RAG alone doesn't solve consistency or style: Retrieval-augmented generation grounds outputs in your documents, but retrieval has its own failure modes: missed context, over-retrieval noise, documents that aren't formatted for retrieval. RAG doesn't change how a model reasons or writes. If you need outputs with a specific analytical style, a defined voice, or a structured format consistent across thousands of outputs, retrieval alone won't get you there.
Every API call is a data leakage decision: Routing sensitive business data through a third-party API creates legal, compliance, and competitive risk. Customer financial data, proprietary contracts, internal communications, patient records, strategic documents all leave your environment every time you make an inference call. For regulated industries or companies with real IP concerns, running a fine-tuned model in your own infrastructure isn't optional.

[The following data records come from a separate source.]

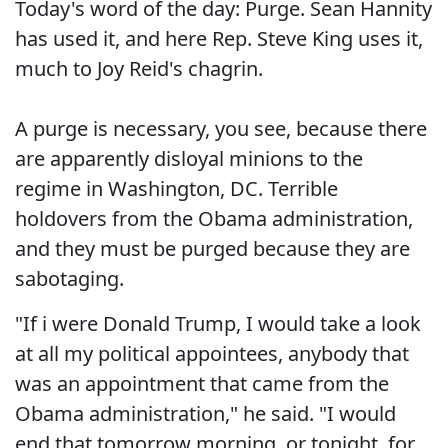
Today's word of the day: Purge. Sean Hannity
has used it, and here Rep. Steve King uses it,
much to Joy Reid's chagrin.
A purge is necessary, you see, because there
are apparently disloyal minions to the
regime in Washington, DC. Terrible
holdovers from the Obama administration,
and they must be purged because they are
sabotaging.
"If i were Donald Trump, I would take a look
at all my political appointees, anybody that
was an appointment that came from the
Obama administration," he said. "I would
end that tomorrow morning, or tonight, for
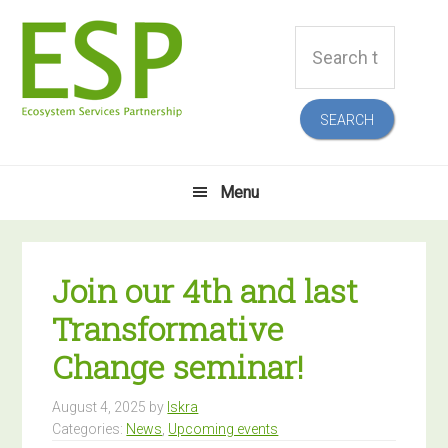
Skip
Skip
Skip
Skip
Search
to
to
to
to
this
primary
main
primary
footer
website
navigation
content
sidebar
Menu
Join our 4th and last
Transformative
Change seminar!
August 4, 2025
by
Iskra
Categories:
News
,
Upcoming events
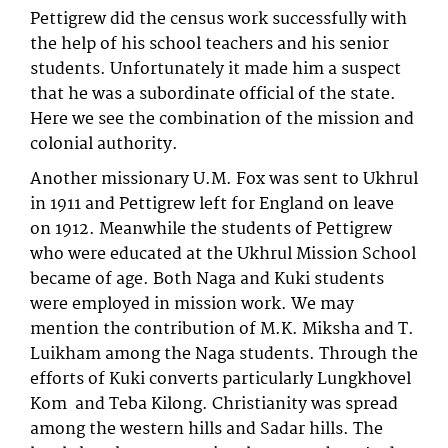
Pettigrew did the census work successfully with
the help of his school teachers and his senior
students. Unfortunately it made him a suspect
that he was a subordinate official of the state.
Here we see the combination of the mission and
colonial authority.
Another missionary U.M. Fox was sent to Ukhrul
in 1911 and Pettigrew left for England on leave
on 1912. Meanwhile the students of Pettigrew
who were educated at the Ukhrul Mission School
became of age. Both Naga and Kuki students
were employed in mission work. We may
mention the contribution of M.K. Miksha and T.
Luikham among the Naga students. Through the
efforts of Kuki converts particularly Lungkhovel
Kom and Teba Kilong. Christianity was spread
among the western hills and Sadar hills. The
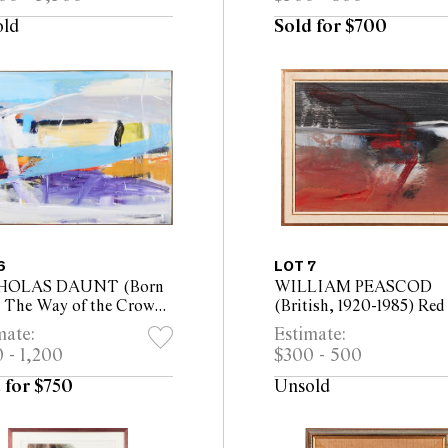
40cm, Depth 25cm
old
Sold for $700
6
LOT 7
HOLAS DAUNT (Born
WILLIAM PEASCOD
) The Way of the Crow
(British, 1920-1985) Red
oil on canvas 124 x
1968 mixed media on bo
mate:
Estimate:
 (126 x 171cm framed)
50 x 65cm (60.5 x 75.5c
 - 1,200
$300 - 500
framed)
 for $750
Unsold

Competitors who fine-tune compound the advantage over time: A fine-tuned model trained on your data today outperforms a general model. One retrained on accumulating proprietary data next year is much better and much harder for a competitor to copy. The longer you wait to build the training infrastructure, the larger the dataset gap grows. Your data is accumulating whether or not you're using it.
Our Approach
Data in. Domain-expert model out. Four phases from raw data to a deployed, evaluated model running in your environment.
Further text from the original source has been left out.